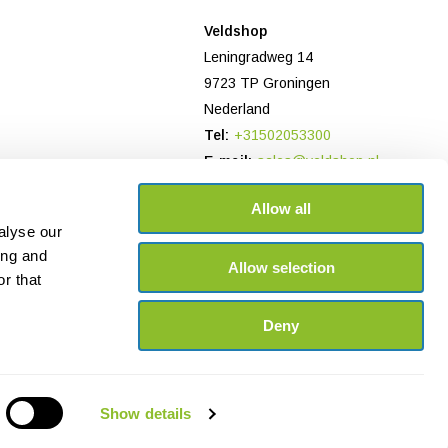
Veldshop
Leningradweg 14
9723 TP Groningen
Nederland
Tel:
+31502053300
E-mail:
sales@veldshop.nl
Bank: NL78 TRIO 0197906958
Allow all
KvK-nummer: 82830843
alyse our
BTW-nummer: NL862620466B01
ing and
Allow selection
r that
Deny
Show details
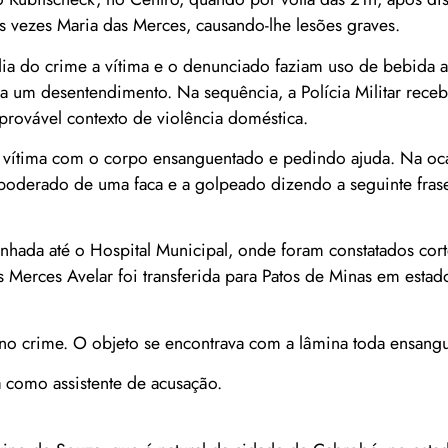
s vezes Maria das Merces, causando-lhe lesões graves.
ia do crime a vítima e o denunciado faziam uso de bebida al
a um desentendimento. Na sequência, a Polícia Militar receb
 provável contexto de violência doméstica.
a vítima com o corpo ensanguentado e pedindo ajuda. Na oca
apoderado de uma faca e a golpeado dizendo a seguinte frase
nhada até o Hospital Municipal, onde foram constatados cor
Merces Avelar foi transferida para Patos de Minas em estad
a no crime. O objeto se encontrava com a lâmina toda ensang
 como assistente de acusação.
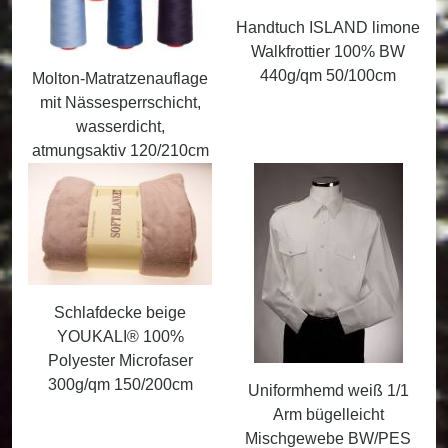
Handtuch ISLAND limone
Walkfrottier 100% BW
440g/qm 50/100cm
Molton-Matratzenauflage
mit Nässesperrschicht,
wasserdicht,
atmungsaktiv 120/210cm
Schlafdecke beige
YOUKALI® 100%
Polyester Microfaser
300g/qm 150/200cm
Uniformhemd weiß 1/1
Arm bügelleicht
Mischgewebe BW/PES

--------------------

Instructions to follow. In the records above, how many lines hold the string "nummer"? Only the number should be given.

Answer box. 2